Reading tea leaves from China’s two sessions: Large monetary and fiscal stimulus and still no growth guarantee
Alicia Garcia Herrero, Natixis Asia Pacific Chief Economist, Bruegel Senior Fellow
It was hard to think of a more important gathering than last week’s ‘Two Sessions’, during which Chinese political leaders were to guide all of us as to the way ahead for the Chinese economy. While this yearly event is always important, this year’s was crucial. 2020 marks the end of two key cycles of economic planning: the current Five-Year Plan, and the end of the 10-year period during which the country aimed at doubling its income, which is the operational target to measure President’s Xi Great Rejuvenation plan. Expectations were running all the higher that the Chinese economy is reeling from unprecedented levels of uncertainties due to coronavirus epidemic — including delaying the event itself — compounded by the fact that China had shown a rather hesitant approach to stimulus since January.
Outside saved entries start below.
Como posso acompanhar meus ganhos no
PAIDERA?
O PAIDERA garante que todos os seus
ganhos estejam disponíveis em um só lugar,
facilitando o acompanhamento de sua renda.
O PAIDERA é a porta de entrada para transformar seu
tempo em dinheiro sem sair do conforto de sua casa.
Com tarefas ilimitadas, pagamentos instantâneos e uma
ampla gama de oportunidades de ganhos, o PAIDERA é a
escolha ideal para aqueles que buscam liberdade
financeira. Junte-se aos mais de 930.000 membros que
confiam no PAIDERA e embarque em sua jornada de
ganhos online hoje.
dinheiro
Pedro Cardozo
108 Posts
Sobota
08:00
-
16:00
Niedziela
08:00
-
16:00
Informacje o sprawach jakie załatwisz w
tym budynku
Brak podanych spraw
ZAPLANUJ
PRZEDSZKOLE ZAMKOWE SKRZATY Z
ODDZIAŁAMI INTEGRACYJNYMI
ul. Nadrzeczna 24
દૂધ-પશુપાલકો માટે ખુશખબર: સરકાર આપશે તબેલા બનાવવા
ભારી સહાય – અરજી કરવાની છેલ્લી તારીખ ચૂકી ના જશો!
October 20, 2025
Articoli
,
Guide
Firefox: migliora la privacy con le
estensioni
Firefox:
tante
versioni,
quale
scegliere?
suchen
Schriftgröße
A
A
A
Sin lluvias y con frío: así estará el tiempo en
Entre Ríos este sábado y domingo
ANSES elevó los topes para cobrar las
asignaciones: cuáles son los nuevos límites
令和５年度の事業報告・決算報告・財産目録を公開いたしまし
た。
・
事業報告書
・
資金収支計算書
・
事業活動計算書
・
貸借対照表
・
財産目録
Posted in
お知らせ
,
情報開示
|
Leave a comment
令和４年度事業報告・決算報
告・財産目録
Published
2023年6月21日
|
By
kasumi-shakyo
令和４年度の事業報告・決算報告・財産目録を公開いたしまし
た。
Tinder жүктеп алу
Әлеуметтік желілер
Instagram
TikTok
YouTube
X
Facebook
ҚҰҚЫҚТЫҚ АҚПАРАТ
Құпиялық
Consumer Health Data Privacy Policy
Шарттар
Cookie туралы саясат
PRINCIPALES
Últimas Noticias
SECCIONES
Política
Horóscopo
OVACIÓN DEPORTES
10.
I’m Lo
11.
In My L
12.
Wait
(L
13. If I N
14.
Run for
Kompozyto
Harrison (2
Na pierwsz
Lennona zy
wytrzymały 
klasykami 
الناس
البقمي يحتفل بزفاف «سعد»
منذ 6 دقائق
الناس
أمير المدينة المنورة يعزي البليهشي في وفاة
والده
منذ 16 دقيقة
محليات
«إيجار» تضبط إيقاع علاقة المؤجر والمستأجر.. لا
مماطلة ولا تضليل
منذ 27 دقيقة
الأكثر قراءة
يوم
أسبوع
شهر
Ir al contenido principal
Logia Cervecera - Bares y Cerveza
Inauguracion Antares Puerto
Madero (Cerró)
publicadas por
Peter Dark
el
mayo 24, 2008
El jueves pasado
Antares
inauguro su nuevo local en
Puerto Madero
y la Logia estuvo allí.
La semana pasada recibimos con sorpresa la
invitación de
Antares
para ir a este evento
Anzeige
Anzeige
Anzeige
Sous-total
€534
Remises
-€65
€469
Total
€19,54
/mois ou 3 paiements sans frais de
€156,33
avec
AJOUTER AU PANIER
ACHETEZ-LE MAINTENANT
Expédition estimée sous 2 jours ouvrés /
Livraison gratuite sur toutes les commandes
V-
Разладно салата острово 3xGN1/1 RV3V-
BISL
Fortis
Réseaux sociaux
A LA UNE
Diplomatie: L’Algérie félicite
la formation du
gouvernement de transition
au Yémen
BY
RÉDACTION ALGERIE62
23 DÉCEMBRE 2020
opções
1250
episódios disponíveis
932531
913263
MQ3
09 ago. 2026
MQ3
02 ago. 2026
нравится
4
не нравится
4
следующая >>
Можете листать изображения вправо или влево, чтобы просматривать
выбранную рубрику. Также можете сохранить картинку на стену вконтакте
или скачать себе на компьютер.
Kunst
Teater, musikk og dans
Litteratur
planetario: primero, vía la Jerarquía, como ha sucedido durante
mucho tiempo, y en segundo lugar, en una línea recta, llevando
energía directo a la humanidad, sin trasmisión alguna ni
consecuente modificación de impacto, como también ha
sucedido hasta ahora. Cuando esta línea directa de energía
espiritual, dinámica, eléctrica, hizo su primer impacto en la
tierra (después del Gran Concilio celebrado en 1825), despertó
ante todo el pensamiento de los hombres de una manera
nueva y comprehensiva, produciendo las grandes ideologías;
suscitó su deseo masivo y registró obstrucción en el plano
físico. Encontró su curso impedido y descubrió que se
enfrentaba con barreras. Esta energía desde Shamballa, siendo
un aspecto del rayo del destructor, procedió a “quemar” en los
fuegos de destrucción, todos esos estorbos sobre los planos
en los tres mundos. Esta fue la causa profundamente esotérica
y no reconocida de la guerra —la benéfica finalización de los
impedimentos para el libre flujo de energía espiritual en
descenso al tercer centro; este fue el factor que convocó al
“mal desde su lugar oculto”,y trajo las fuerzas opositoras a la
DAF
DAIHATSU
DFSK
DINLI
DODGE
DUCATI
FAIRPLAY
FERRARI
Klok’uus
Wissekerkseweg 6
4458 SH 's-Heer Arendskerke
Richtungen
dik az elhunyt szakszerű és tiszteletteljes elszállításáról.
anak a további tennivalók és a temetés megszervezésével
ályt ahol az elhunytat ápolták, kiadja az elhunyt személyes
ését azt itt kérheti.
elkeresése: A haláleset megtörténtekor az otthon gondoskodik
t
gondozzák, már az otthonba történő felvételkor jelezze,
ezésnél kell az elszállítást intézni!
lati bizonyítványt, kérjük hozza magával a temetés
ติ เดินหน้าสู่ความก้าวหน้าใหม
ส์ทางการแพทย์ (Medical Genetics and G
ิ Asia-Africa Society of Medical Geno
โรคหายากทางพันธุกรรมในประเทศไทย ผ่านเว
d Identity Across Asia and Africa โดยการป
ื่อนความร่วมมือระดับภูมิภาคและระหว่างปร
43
The new guidance that emerged from the ‘Two Sessions’ marks a major departure from traditional economic management in China, as China’s leadership opted not to set a growth target. This also suggests rather low expectations for economic activity this year and probably the next, as hinted by the rather high unemployment target (6% last April).
Meanwhile, references to lower interest rates and a higher inflation target point to a much laxer monetary policy in the months ahead. In parallel, a large fiscal stimulus is to be expected, as authorities announced a nearly 40% increase in additional financing for local governments, from RMB 2.6 trillion last year (€334 billion) to RMB 3.75 trillion (€481 billion) in 2020, as well as an additional RMB 1 trillion (€128 billion) in special treasury bonds. The Chinese government had not resorted to this type of off-balance sheet bonds since 2007. The magic of it all is that the target for the fiscal deficit remains low for the sharp increase in bond issuance, namely at 3.6% of GDP in 2020.
The announcement of a large stimulus without an attached growth target worryingly suggests that China’s recovery is far from complete, two months after the COVID-19 epidemic was brought under control in the country. This is especially true for the demand side. External demand remains extremely weak as virtually the whole world has also been hit by the pandemic. Even more worryingly, the meagre retail sales and looming deflationary pleasures clearly indicate that domestic demand also remains feeble.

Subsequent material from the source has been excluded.